Cerebrospinal fluid is primarily produced in the choroid plexus of the brain and then distributed through the ventricles and around the neural tissue (Jonas et al., 2003). Drainage of CSF through dural lymphatics and arachnoid granulations into the venous system balances its production and presumably contributes to the regulation of pressure in the ONSAS (Kapoor et al., 2008; Mathieu et al., 2017).
The cranial subarachnoid space is connected to the ONSAS.
Beyond the eye – the brain connection
The eye is an anatomical extension of the brain. Therefore, many parallels can be drawn between these two organs, particularly in terms of their neurons, vasculature and immune response. As both organs change in similar ways due to disease, multidisciplinary research investigating each organ will cross-fertilize the other, especially in the context of neurodegenerative diseases.
The optic nerve enters the intracranial space through the optic canal. Its length varies between 42 and 47 mm (Hayreh, 2011). Structurally, it can be divided into four sections: the intraocular, intraorbital, intracanalicular and intracranial (Killer, 2003).
The intraorbital section of the ON is surrounded by the meninges, which consist of three layers: dura mater, arachnoid mater and pia mater. In this section, the ON takes on a slight S-shape (Salazar et al., 2019). The width of the subarachnoid space in this region narrows from the retrobulbar portion to the intracanalicular portion. The diameter of this nerve section in humans is between 5.17±1.34 mm and 3.55±0.82 mm and can be used to assess cerebrospinal fluid pressure (CSFP) (Killer et al., 2011).

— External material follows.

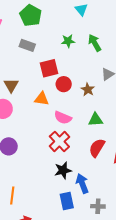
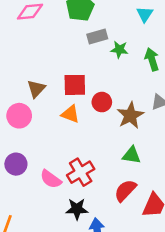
gray rectangle: (27, 45) -> (97, 37), moved, turned -49
red square: (49, 68) -> (75, 85), moved
brown star: (88, 89) -> (130, 115), size x1.5
pink semicircle: (63, 118) -> (51, 179), moved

As an extension of the telencephalon, the optic nerve, like the brain, is surrounded by CSF. The subarachnoid space of the ON forms a microenvironment for the ON.
This space is not empty but is filled with a complex network of trabeculae and septa covered by layers of meningothelial cells.
The subarachnoid space of the optic nerve is partially connected to the intracranial subarachnoid space, with this connection ending at the junction between the nerve and the eyeball. At this junction lies the lamina cribrosa, a connective tissue structure that is considered by many authors to be a barrier that prevents the CSFP from affecting the eye (Wostyn et al., 2016). The IOP is exerted anterior to the lamina cribrosa, inside the eye. Posteriorly, the orbital part of the ON is surrounded by CSF in the intracranial subarachnoid space. This creates a separation between the higher-pressure eyeball and the lower pressure retrobulbar space, resulting in a translaminar pressure gradient (TLG) through the lamina cribrosa (Balaratnasingam et al., 2009).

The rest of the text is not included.